Re: Mahout-1539-computation of gaussian kernel between 2 arrays of shapes

2014-09-25 Thread Dmitriy Lyubimov
On Thu, Sep 25, 2014 at 8:50 AM, Dmitriy Lyubimov  wrote:

> As for pure scala backend, it already exists and it is called Breeze
> project (something MLib uses internally), supported by David Hall (among
> others). It also includes a lot more common non-distributed math than just
> algebra. By my estimate, it is one of the most well-rounded and
> comprehensive math libraries in existence today ...
>

for JVM.


Re: Mahout-1539-computation of gaussian kernel between 2 arrays of shapes

2014-09-25 Thread Dmitriy Lyubimov
to be absolutely frank, if i could divorce easily from Colt, I
would've divorced the entire scala code from Mahout. Unfortunately
currently it is not very realistic case for me. More hopefully, we could
patch Colt for major problems and add new backs there.
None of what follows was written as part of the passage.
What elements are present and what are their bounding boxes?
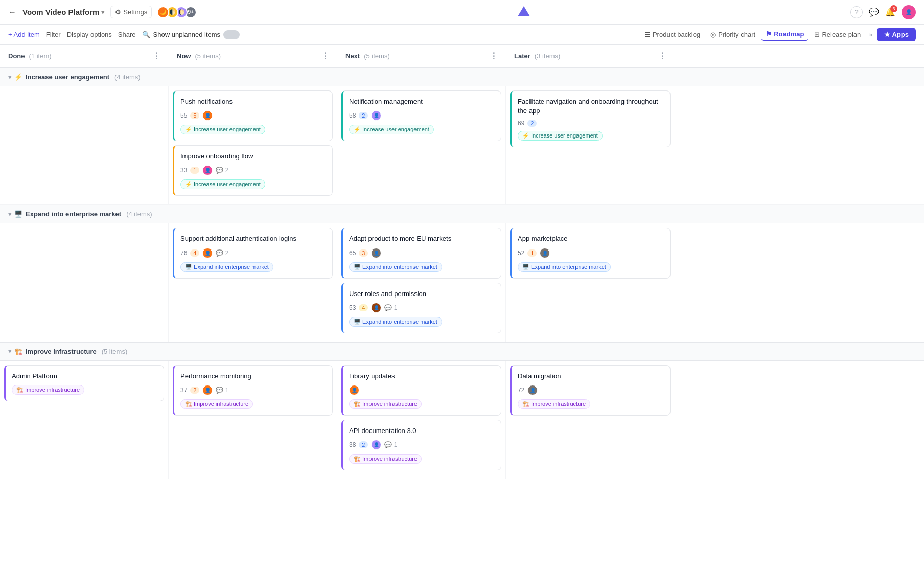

As for pure scala backend, it already exists and it is called Breeze
project (something MLib uses internally), supported by David Hall (among
others). It also includes a lot more common non-distributed math than just
algebra. By my estimate, it is one of the most well-round and comprehensive
math libraries in existence today. It has, however, had significant
difficulties dealing with sparse/dense operation optimizations in the past,
as well as modelling, not sure as of this very moment. Colt at some point
was marginally better in typing sparse in-memory idioms.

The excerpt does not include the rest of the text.